The Board of Deputies shouldn't insult non-Jewish schools, nor the parents who send kids to them

July 1, 2015 07:03
3 min read

‘If you don’t live in a leafy suburb like Richmond,’ said the new president of the Board of Deputies, Jonathan Arkush, last week, ‘you just won’t send your children to the local schools. They are rife with problems – bullying, violence, drug-taking and racism.’

In Mr Arkush’s day job he is a barrister, paid to construct clever arguments. In this statement, hidden within a double negative is a fearful view of the world outside a sealed sphere of privilege. For ‘leafy’ read affluent, for ‘local’ read working class and multi-cultural. Mr Arkush seems to believe that Jewish children can only be safe when removed from the mainstream. He speaks out against racism, but there is a disquieting undercurrent to his words that pulls in the other direction.

I wonder why Richmond escapes his gloomy view of the world.

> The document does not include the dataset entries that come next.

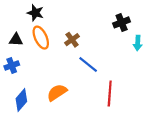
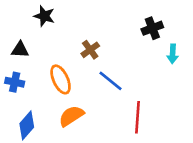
orange ellipse: (41, 38) -> (61, 79), moved
blue cross: (12, 66) -> (15, 82), turned 32

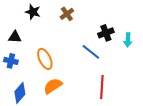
black cross: (152, 28) -> (106, 33), moved
brown cross: (90, 50) -> (67, 14), moved
blue line: (110, 81) -> (91, 52), moved

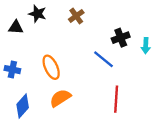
black triangle: (15, 37) -> (16, 27), moved

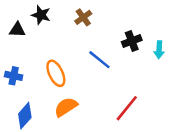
blue line: (104, 59) -> (99, 60), moved
red line: (116, 99) -> (127, 108), turned 35

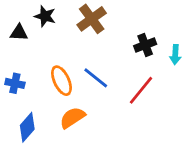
brown cross: (83, 17) -> (92, 19), size x1.5
blue line: (99, 60) -> (96, 78), moved
red line: (127, 108) -> (141, 90), moved

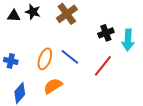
black triangle: (19, 33) -> (14, 16), moved
cyan arrow: (175, 55) -> (128, 40), size x1.5
orange ellipse: (61, 81) -> (45, 59), turned 45

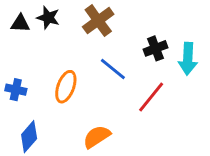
blue line: (70, 57) -> (113, 69), moved
orange semicircle: (53, 86) -> (97, 137), moved

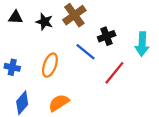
black star: (48, 18) -> (44, 22), moved
black cross: (156, 48) -> (107, 36), moved
orange semicircle: (97, 137) -> (59, 103), moved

Perhaps he has friends who live there who send their children to local schools. Maybe these children are clearly happy and well-adjusted, neither bullied or bullying and manifestly drug-free. Richmond, he allows is the exception to the rule. A utopia where Jewish children are free to mingle with their non-Jewish peers, unlike the dystopian hell that rules elsewhere.

Well, this month my daughter finished her exams at a sixth-form college in Clapton, an area of London that is most definitely neither leafy nor suburban. Jewish pupils at her college can be counted on the fingers of one hand. More than 80 percent of pupils come from deprived areas, more than half are Black or Asian. Before going to this college she spent five years at our local comprehensive in Crouch End, a school with many children from Turkish Muslim families.